Richard laughed good-naturally. “Must I choose sides?”
Joshua took a step toward the center of the room and spoke a bit too loudly. “Mr. Boren … in any civil war, sooner or later you have to choose sides.”
Richard’s smile faded a little. “I’m not sure I understand you.”
“It’s a war between Words and Pictures.”
Joshua’s strange vehemence silenced everyone in the room…. Richard laughed, a good sport. “You’re way ahead of this old man, Joshua.”
“Okay. Think of it like this: Imagine America as a boxing match. Words are the skinny lightweight with the glasses, spouting off logical propositions and complex thoughts, even after the round starts, when he should be swinging. Mr. Word can’t stop himself, because that’s his nature: Sentences propose ideas, paragraphs develop them. ‘We hold these truths to be self-evident,’ ‘When, in the course of human events…’ Now, wading toward him you’ve got Pictures: big, beefy, good-looking. Seeing is believing. Feeling is believing. Pure sensation. And in a knock-down drag-out between logic and sensation, guess who goes down?”

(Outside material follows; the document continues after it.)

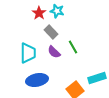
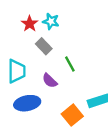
purple semicircle: (54, 52) -> (50, 81), moved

Richard went quiet for a moment, then answered. “Well, I think you’re not being entirely fair to pictures, there, Joshua. Television news is a fantastic tool for informing people—”
Joshua interrupted him. “No, on the contrary, Mr. Boren! On the contrary: It’s a fantastic tool for giving people the illusion they’re informed! People watch a thirty-second news spot and actually think they know the story. But it’s only pictures, because that’s what makes good TV. Not numbers, not complicated relationships. Just gut-level sensation. Little ideas on a big canvas. It engages people’s emotions, not their minds.”….
“The last time I checked, Joshua, words hadn’t disappeared! There’s magazines, newspapers, journals, novels. Publishing is a multibillion dollar business.”
“That’s true, but they’re losing. Pictures shape everything. Seventy percent of Americans use television as their primary news source. Look at any major political speech of the last ten years: It’s crafted to the television mind, with Freedom this, and Liberty that. It’s show biz, not thought.”….
“Come off it, Josh! You can’t blame pictures!”….
“I’m just saying that in our country, in a democracy that depends on a well-informed public, it comes down to this: The Constitution was written words. Debilitate the written word, and all you have left is America: The Movie.”
— From “The Army of the Republic,” by Stuart Archer Cohen (pp 101-102).